What Is Life Insurance?

Life insurance offers a way to replace the loss of income that occurs when someone dies (usually the person who produces the majority of income in a family situation). It is a contract between you as the insured person and the company or “carrier” that is providing the insurance. If you die while the contract is in force, the insurance company pays a specified sum of money free of income tax — “cash benefits” — to the person or persons you name as beneficiaries.

A good life insurance program does more than just replace the loss of income that occurs if you die. It should also provide money to cover the new costs that arise after your death — funeral expenses, taxes, probate costs, the need for housekeepers and child care, and so on. And these cash benefits should provide for your family’s future needs as well, including college education for your children and part or all of your spouse’s retirement needs. In almost all cases, your beneficiary can use the cash benefits in the way he or she sees fit, without restriction.
Some types of life insurance — permanent life insurance policies — have a cash value that you can obtain by cashing out the policy or by borrowing against it. Though it can seem attractive, most financial experts agree that this feature should be seen as a secondary purpose of life insurance. Another type of insurance is term life insurance policies are available as well. To learn more click the respected link.
Do You Really Need Life Insurance?

If there is someone who would suffer economic hardship if you died, then the answer is yes… you need life insurance!  Families with young children have a clear need for life insurance. If both spouses work, the loss of one income will cause the family immediate economic hardship and make it harder for them to realize future goals, such as paying for the children’s’ education. But even if one spouse works “inside the home” and doesn’t bring in a formal income, his or her death will require the surviving spouse to hire child care, housekeepers and other professionals to help run the household – and that can be a significant new expense.
If you are married without children or single, then you may need life insurance to protect your partner or surviving family members against the costs associated with your death.  Funeral expenses, probate and administrative fees, outstanding debts, special obligations to charities, and federal and state taxes are costs that all of us must consider.  And, they can add up quickly. Unless you already have sufficient financial resources, your survivors will probably need life insurance to cover these expenses.
What Happens To Your Family If You Don’t Have Enough Coverage?
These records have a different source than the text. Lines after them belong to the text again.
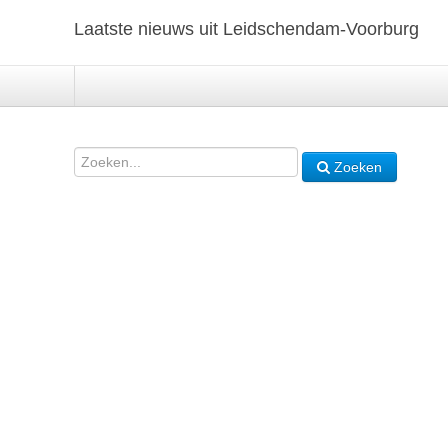
Laatste nieuws uit Leidschendam-Voorburg
Zoeken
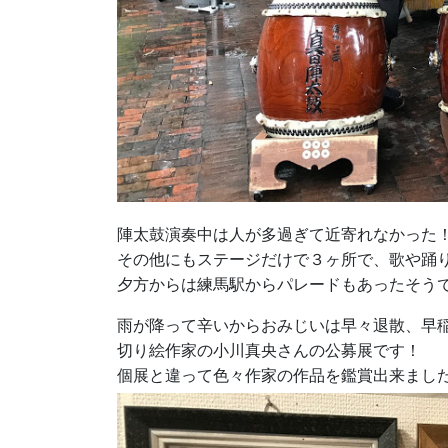
陣太鼓演奏中は人が多過ぎて近寄れなかった
その他にもステージだけで３ヶ所で、歌や踊
夕方からは練馬駅からパレードもあったそう
雨が降って辛いからおみじいは早々退散、早
切り絵作家の小川真央さんの公募展です！
個展と違って色々作家の作品を鑑賞出来まし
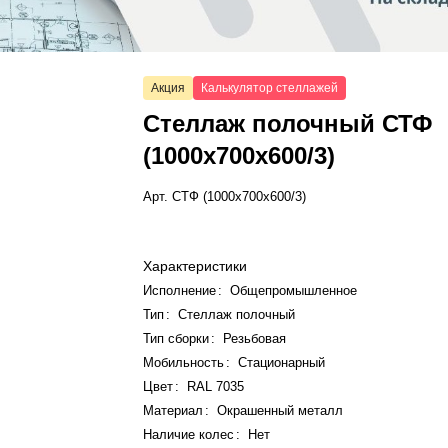
Акция
Калькулятор стеллажей
Стеллаж полочный СТФ
(1000x700x600/3)
Арт.
СТФ (1000x700x600/3)
Характеристики
Исполнение
:
Общепромышленное
Тип
:
Стеллаж полочный
Тип сборки
:
Резьбовая
Мобильность
:
Стационарный
Цвет
:
RAL 7035
Материал
:
Окрашенный металл
Наличие колес
:
Нет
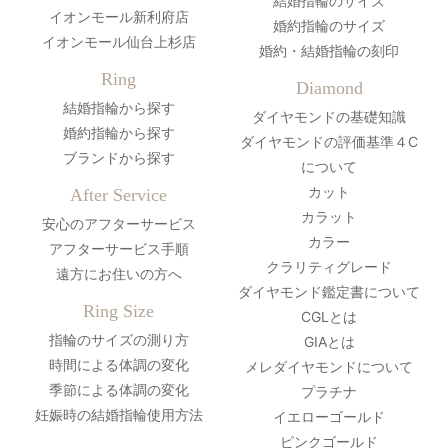
結婚指輪のサイズ
イオンモール新利府店
婚約指輪のサイズ
イオンモール仙台上杉店
婚約・結婚指輪の刻印
Ring
Diamond
結婚指輪から探す
ダイヤモンドの基礎知識
婚約指輪から探す
ダイヤモンドの評価基準４C
ブランドから探す
について
カット
After Service
カラット
安心のアフターサービス
カラー
アフターサービス手順
クラリティグレード
遠方にお住いの方へ
ダイヤモンド鑑定書について
Ring Size
CGLとは
指輪のサイズの測り方
GIAとは
時間による体調の変化
メレダイヤモンドについて
季節による体調の変化
プラチナ
妊娠時の結婚指輪使用方法
イエローゴールド
ピンクゴールド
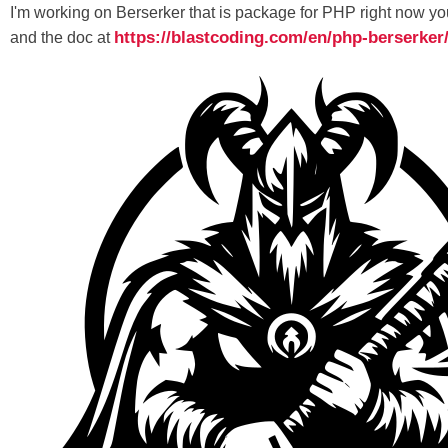
I'm working on Berserker that is package for PHP right now you
https://blastcoding.com/en/php-berserker
and the doc at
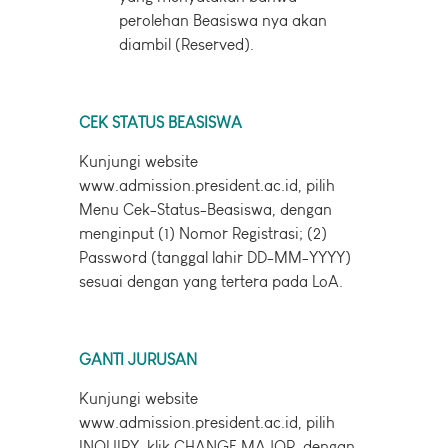
perolehan Beasiswa nya akan
diambil (Reserved).
CEK STATUS BEASISWA
Kunjungi website
www.admission.president.ac.id, pilih
Menu Cek-Status-Beasiswa, dengan
menginput (1) Nomor Registrasi; (2)
Password (tanggal lahir DD-MM-YYYY)
sesuai dengan yang tertera pada LoA.
GANTI JURUSAN
Kunjungi website
www.admission.president.ac.id, pilih
INQUIRY, klik CHANGE MAJOR, dengan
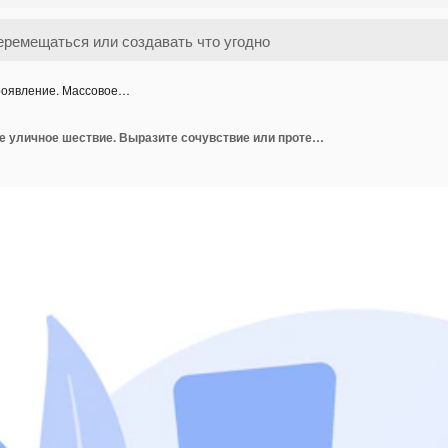
оявление. Массовое…
Проявление. Массовое уличное шествие. Выразите сочувствие или протест. Демонстрация, забастовка, ненасильственное сопротивление. Гражданское сопротивление, общественное сопротивление. Векторная иллюстрация изолированных концепции метафоры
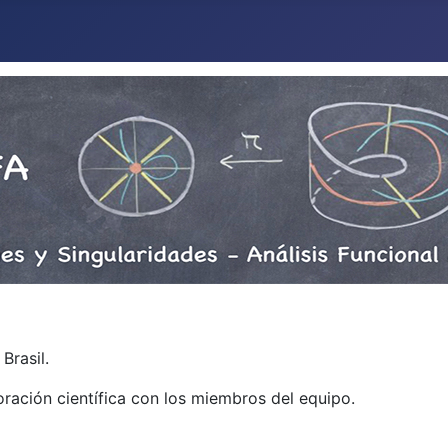
Brasil.
boración científica con los miembros del equipo.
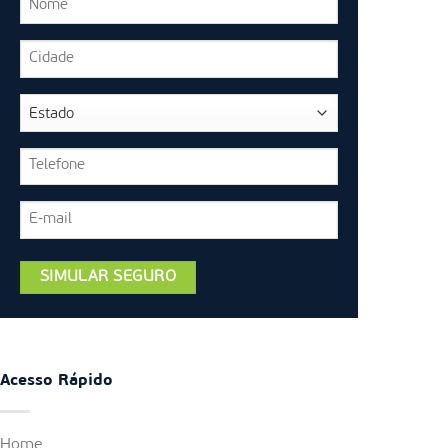
Acesso Rápido
Home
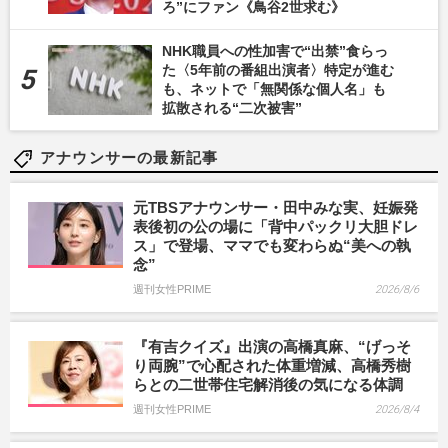
ろ”にファン《鳥谷2世求む》
NHK職員への性加害で“出禁”食らっ
た〈5年前の番組出演者〉特定が進む
も、ネットで「無関係な個人名」も
拡散される“二次被害”
アナウンサーの最新記事
元TBSアナウンサー・田中みな実、妊娠発
表後初の公の場に「背中パックリ大胆ドレ
ス」で登場、ママでも変わらぬ“美への執
念”
週刊女性PRIME
2026/8/6
『有吉クイズ』出演の高橋真麻、“げっそ
り両腕”で心配された体重増減、高橋秀樹
らとの二世帯住宅解消後の気になる体調
週刊女性PRIME
2026/8/4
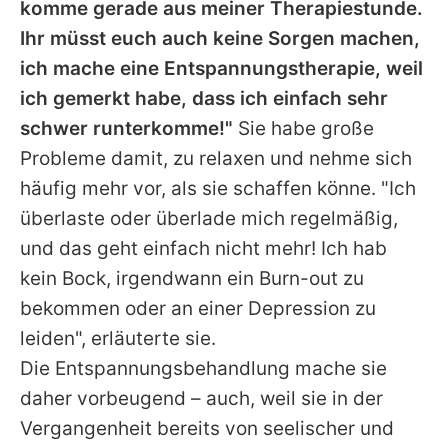
komme gerade aus meiner Therapiestunde.
Ihr müsst euch auch keine Sorgen machen,
ich mache eine Entspannungstherapie, weil
ich gemerkt habe, dass ich einfach sehr
schwer runterkomme!"
Sie habe große
Probleme damit, zu relaxen und nehme sich
häufig mehr vor, als sie schaffen könne. "Ich
überlaste oder überlade mich regelmäßig,
und das geht einfach nicht mehr! Ich hab
kein Bock, irgendwann ein Burn-out zu
bekommen oder an einer Depression zu
leiden", erläuterte sie.
Die Entspannungsbehandlung mache sie
daher vorbeugend – auch, weil sie in der
Vergangenheit bereits von seelischer und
Under any circumstances, the loss of a loved one is a traumatic experience.  But, if your family is also left without sufficient money to meet basic living needs or prepare for future goals, they will have to cope with a financial crisis at the same time. Depending upon their current financial resources and ability to “get back on their feet” emotionally and financially, your family might be forced to move to a less desirable home or community, abandon education and career plans, reorder family priorities (such as the amount of time spent with the children) and, in general, cut back on the quality of life you have worked hard to achieve.
Your family might even be forced to go into debt simply to pay the expenses, like funeral costs, taxes, and medical bills, that result from your death.  A moment’s reflection will tell you that the lack of sufficient life insurance coverage when a loved one dies can have devastating consequences for a family…consequences that can last for years.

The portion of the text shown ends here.